- [To do]: Lines from the entries below that hold "Concert" form the answer; copy all of them.

(Stored data entries)

━━━━━━━━━━━━━━━━━━━━━━━━━━━━━━

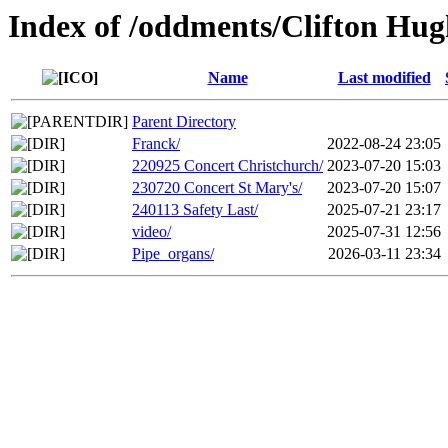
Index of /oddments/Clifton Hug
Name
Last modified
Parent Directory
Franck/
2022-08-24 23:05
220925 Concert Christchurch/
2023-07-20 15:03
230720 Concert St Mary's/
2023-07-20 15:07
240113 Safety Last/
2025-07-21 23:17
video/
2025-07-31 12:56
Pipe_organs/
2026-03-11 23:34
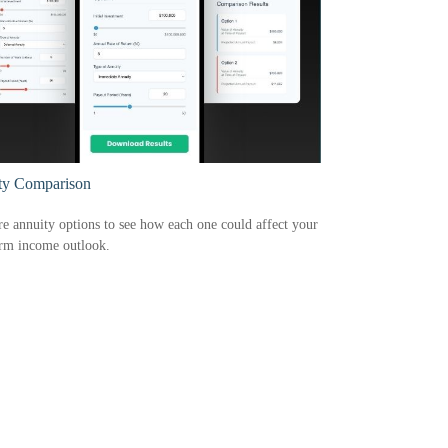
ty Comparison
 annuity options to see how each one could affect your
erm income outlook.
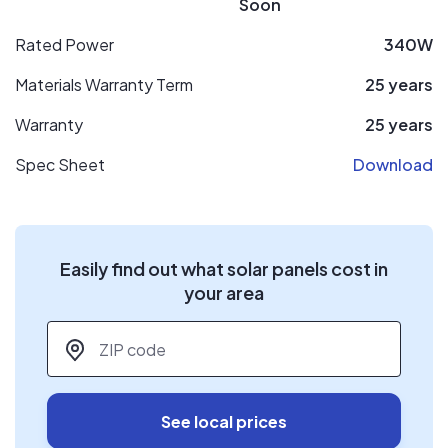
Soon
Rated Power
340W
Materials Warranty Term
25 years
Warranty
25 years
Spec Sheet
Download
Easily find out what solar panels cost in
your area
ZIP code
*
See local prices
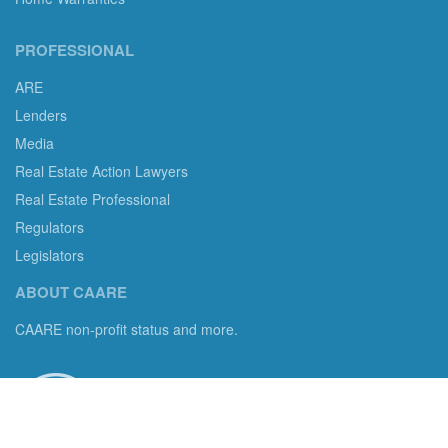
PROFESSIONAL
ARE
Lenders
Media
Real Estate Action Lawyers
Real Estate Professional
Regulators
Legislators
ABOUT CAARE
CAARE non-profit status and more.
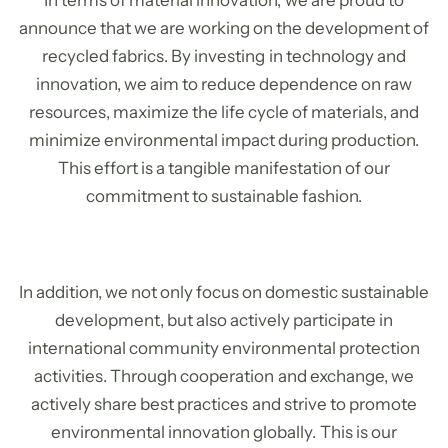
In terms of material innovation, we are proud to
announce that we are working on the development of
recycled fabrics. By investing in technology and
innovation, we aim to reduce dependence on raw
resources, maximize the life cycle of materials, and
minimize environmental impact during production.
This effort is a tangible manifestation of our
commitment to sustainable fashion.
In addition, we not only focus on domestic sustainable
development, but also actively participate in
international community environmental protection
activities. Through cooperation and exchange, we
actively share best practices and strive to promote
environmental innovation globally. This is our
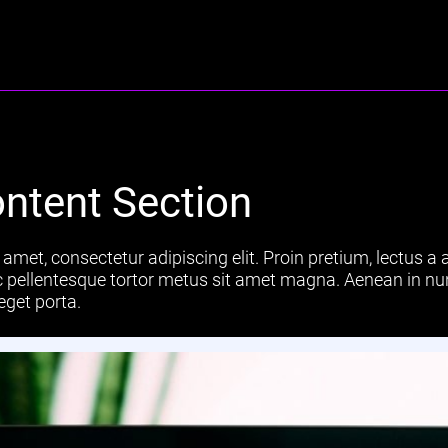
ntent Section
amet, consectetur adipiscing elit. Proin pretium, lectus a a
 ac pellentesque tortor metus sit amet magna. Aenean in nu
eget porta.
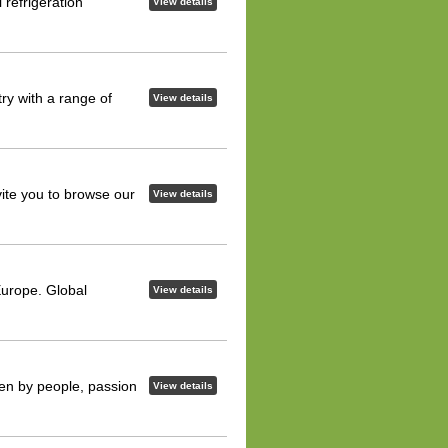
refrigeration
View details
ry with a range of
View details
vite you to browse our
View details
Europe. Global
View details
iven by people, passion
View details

━━━━━━━━━━━━━━━━━━━━━━━━━━━━━━

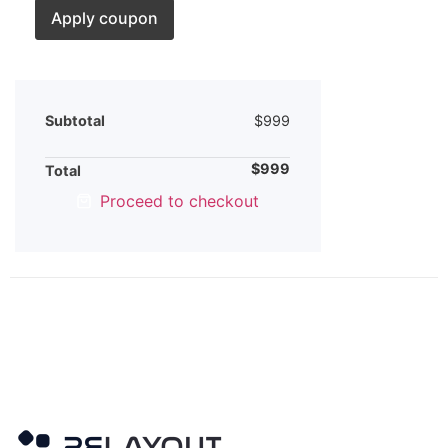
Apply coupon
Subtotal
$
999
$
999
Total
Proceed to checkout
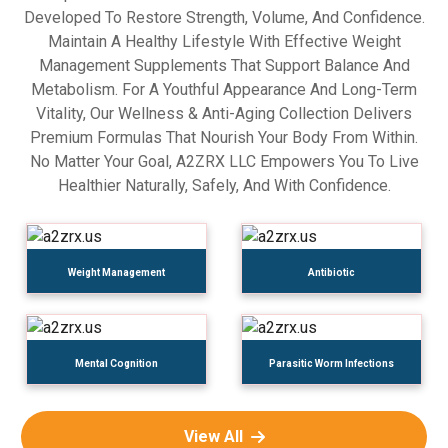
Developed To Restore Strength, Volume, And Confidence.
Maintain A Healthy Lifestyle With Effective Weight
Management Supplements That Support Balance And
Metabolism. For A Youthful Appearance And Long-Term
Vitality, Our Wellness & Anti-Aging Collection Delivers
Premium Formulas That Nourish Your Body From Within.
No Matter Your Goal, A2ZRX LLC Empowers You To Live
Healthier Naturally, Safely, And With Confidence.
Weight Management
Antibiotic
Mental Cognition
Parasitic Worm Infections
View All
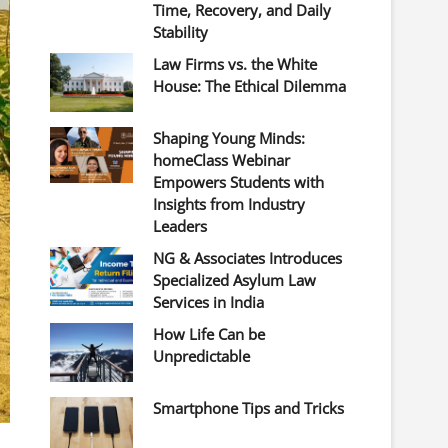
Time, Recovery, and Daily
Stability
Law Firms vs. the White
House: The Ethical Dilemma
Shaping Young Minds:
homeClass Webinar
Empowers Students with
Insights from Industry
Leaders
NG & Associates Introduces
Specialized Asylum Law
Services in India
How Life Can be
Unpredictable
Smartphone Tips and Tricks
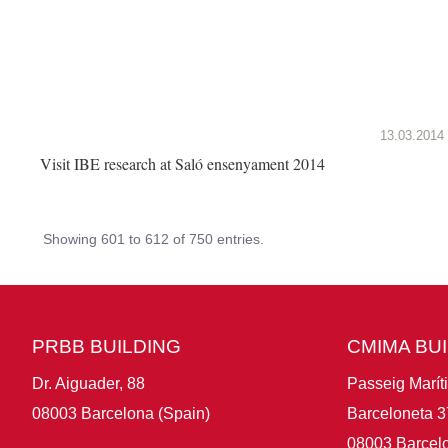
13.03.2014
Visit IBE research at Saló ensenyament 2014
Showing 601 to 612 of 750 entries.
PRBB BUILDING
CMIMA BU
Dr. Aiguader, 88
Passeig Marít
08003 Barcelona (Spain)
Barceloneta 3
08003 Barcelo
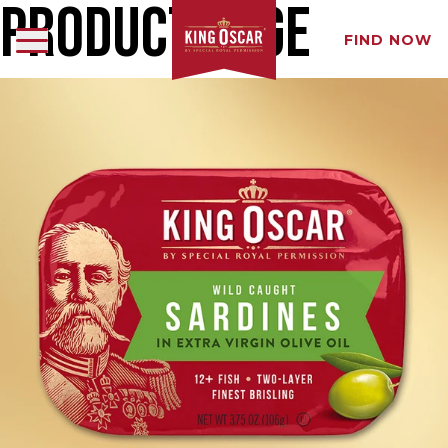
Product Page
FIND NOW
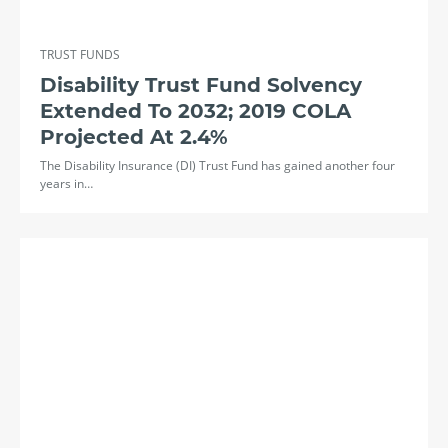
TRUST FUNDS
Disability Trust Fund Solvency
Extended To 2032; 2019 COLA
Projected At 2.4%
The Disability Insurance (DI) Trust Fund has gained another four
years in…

━━━━━━━━━━━━━━━━━━━━━━━━━━━━━━

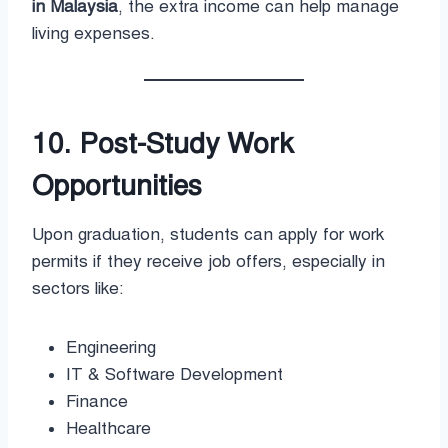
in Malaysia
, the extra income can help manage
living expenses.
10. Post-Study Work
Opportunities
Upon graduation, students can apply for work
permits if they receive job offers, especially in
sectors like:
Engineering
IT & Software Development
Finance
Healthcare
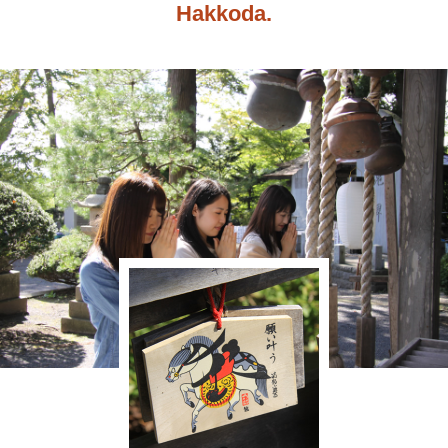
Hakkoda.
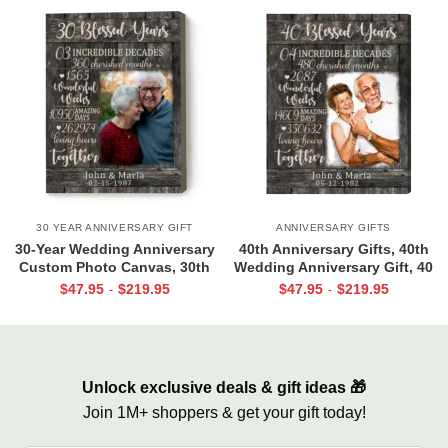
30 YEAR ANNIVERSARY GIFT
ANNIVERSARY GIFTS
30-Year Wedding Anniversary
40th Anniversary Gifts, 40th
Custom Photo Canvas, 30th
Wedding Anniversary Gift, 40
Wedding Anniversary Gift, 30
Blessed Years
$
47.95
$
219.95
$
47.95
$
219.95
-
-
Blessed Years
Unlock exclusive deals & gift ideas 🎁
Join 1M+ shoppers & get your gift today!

━━━━━━━━━━━━━━━━━━━━━━━━━━━━━━

- [Answer to this task]:
220925 Concert Christchurch/
230720 Concert St Mary's/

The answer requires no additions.